:: ASSIGNMENT ::
Each line of the records below needs repeating exactly. Skip the pictures.

:: STUDY MATERIAL ::
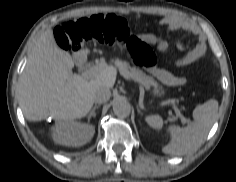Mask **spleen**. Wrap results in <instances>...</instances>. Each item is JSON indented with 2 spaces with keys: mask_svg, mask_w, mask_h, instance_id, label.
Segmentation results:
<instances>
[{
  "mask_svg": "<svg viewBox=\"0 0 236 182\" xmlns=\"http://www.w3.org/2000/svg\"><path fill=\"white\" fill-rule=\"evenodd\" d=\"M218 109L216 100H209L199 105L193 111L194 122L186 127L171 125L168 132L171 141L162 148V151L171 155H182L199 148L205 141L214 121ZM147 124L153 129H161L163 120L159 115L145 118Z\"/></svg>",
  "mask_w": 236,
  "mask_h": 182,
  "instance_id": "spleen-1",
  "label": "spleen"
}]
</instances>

:: ANSWER SECTION ::
Mask **spleen**. Wrap results in <instances>...</instances>. Each item is JSON indented with 2 spaces with keys: mask_svg, mask_w, mask_h, instance_id, label.
Segmentation results:
<instances>
[{
  "mask_svg": "<svg viewBox=\"0 0 236 182\" xmlns=\"http://www.w3.org/2000/svg\"><path fill=\"white\" fill-rule=\"evenodd\" d=\"M218 109L216 100H209L199 105L193 111L194 122L186 127L171 125L168 132L171 141L162 148V151L171 155H182L199 148L205 141L214 121ZM147 124L153 129H161L163 120L159 115L145 118Z\"/></svg>",
  "mask_w": 236,
  "mask_h": 182,
  "instance_id": "spleen-1",
  "label": "spleen"
}]
</instances>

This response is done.